*What you should do*
The lines to copy are those holding the string "Horseware" in the entries below.

====== Data supplied

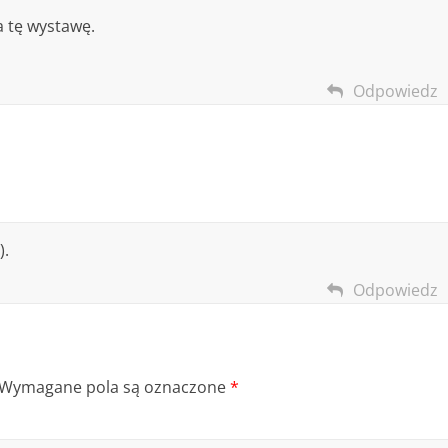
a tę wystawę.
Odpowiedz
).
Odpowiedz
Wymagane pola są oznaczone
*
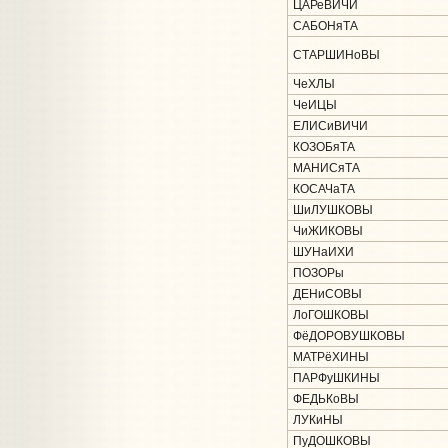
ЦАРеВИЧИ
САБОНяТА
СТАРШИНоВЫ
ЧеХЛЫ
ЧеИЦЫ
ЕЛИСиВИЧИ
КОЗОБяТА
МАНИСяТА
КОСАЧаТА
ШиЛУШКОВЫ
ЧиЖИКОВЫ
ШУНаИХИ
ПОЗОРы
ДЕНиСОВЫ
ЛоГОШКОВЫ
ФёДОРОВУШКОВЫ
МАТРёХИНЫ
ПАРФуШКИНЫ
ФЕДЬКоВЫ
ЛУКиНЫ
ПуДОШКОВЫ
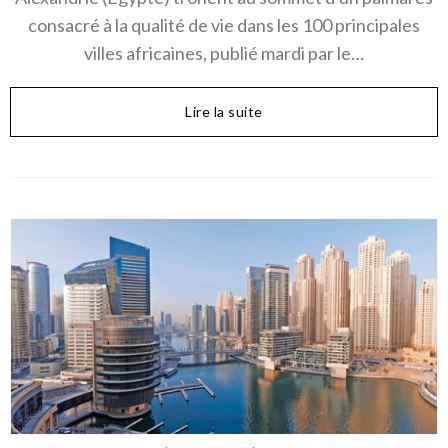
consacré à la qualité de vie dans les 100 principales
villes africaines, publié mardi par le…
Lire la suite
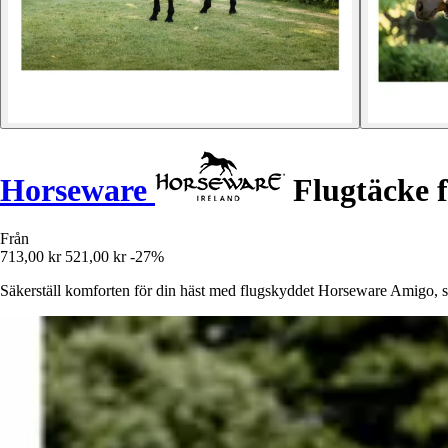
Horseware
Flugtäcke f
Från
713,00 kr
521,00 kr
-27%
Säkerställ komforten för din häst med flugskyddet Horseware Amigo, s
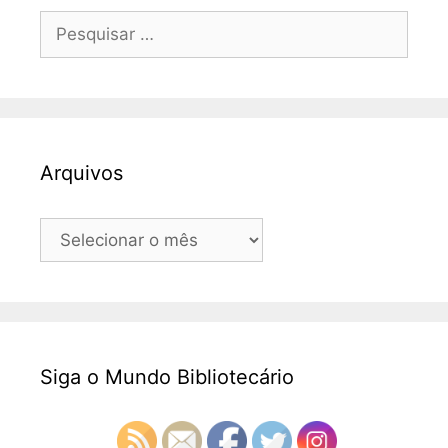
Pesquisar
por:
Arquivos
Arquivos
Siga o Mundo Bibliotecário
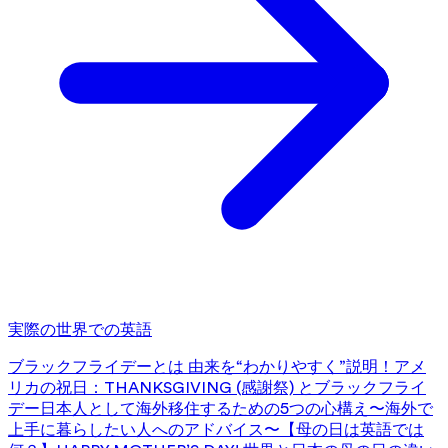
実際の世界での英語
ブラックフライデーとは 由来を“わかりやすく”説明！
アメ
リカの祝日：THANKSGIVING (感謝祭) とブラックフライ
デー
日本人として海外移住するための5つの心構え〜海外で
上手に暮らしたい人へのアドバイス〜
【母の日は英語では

============

*Solution*
Horseware
Säkerställ komforten för din häst med flugskyddet Horseware Amigo, s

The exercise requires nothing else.